Measurement of the Per Cavity Energy Recovery Efficiency in the Single Turn CBETA Configuration
C. Gulliford, N. Banerjee, A. Bartnik, J. Crittenden, K., Deitrick, G. H. Hoffstaetter, P. Quigley, K. Smolenski, J. S., Berg, R. Michnoff, S. Peggs, D. Trbojevic

TL;DR
This paper reports precise measurements of energy recovery efficiency in the CBETA test accelerator, demonstrating near-perfect energy recovery per cavity in a single-turn superconducting ERL setup, crucial for future multi-turn designs.
Contribution
It provides the first direct measurement of per cavity energy recovery efficiency in a single-turn superconducting ERL, achieving over 99.2% efficiency per cavity.
Findings
Total one-turn power balance efficiency of 99.4%
Per cavity efficiency ranging from 99.2% to 99.8%
Single particle energy recovery efficiencies from 99.8% to 100.5%
Abstract
Prior to establishing operation of the world's first mulit-turn superconducting Energy Recovery Linac, (ERL) the Cornell-BNL Energy Recovery Test Accelerator (CBETA) was configured for one turn energy recovery.

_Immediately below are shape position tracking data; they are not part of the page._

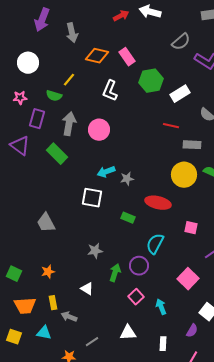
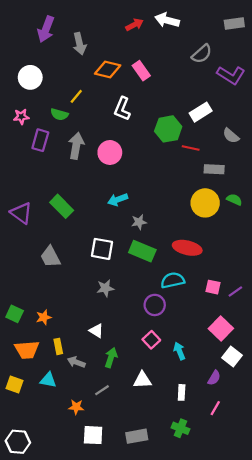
green hexagon: (151, 81) -> (168, 129), moved
purple triangle: (20, 146) -> (21, 213), moved
green rectangle: (57, 154) -> (62, 206), moved
gray star: (127, 179) -> (139, 222), moved
white square: (92, 198) -> (102, 249), moved
red ellipse: (158, 203) -> (187, 248), moved
green rectangle: (128, 218) -> (142, 251), size x1.6
pink square: (191, 228) -> (213, 287), moved
cyan semicircle: (155, 244) -> (173, 280), turned 50
orange star: (48, 272) -> (44, 317), moved
green arrow: (115, 273) -> (111, 358), moved
pink square: (188, 279) -> (221, 329), moved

In this setup, direct measurement of the beam loading in each of the main linac cavities demonstrated high energy recovery efficiency. Specifically, a total one-turn power balance efficiency of 99.4%, with per cavity power balances ranging from 99.2-99.8%, was measured. When accounting for small particle losses occurring in the path length adjustment sections of the return loop, this corresponds to per cavity single particle energy recovery efficiencies ranging from 99.8 to 100.5%. A maximum current of 70 microamps was energy recovered, limited by radiation shielding of the beam stop in its preliminary installation.